— What you are asked to do —
Check each line of the listing below for the string "eseri", and copy the ones that have it.

— Data shown —
++++++

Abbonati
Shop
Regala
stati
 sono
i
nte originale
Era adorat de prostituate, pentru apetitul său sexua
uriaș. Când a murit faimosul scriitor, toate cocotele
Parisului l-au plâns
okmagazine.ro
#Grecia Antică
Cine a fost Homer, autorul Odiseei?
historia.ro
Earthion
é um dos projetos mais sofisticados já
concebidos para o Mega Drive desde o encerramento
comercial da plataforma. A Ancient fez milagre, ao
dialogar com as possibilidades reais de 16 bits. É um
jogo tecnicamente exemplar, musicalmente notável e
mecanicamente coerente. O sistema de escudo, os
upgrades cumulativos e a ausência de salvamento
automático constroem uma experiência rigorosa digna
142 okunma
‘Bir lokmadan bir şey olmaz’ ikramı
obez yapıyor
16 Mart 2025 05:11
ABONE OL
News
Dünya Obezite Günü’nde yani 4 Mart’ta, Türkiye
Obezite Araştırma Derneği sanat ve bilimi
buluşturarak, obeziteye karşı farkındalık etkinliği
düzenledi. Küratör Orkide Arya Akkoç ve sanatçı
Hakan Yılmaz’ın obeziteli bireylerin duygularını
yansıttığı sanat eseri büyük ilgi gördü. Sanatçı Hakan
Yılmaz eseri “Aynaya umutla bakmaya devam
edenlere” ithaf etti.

++++++

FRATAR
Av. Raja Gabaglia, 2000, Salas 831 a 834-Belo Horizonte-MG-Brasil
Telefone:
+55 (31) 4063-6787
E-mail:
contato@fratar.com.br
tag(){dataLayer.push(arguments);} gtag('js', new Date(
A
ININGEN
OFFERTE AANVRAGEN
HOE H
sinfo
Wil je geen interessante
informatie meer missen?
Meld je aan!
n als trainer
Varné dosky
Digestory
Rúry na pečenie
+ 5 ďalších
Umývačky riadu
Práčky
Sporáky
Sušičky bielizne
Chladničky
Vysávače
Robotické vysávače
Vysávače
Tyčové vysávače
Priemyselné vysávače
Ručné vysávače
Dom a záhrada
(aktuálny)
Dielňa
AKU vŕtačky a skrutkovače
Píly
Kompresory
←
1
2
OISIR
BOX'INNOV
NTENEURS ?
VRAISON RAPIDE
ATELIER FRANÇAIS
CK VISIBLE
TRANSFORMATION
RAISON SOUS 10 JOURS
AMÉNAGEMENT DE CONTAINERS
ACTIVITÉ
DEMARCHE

++++++

— Task response —
yansıttığı sanat eseri büyük ilgi gördü. Sanatçı Hakan
Yılmaz eseri “Aynaya umutla bakmaya devam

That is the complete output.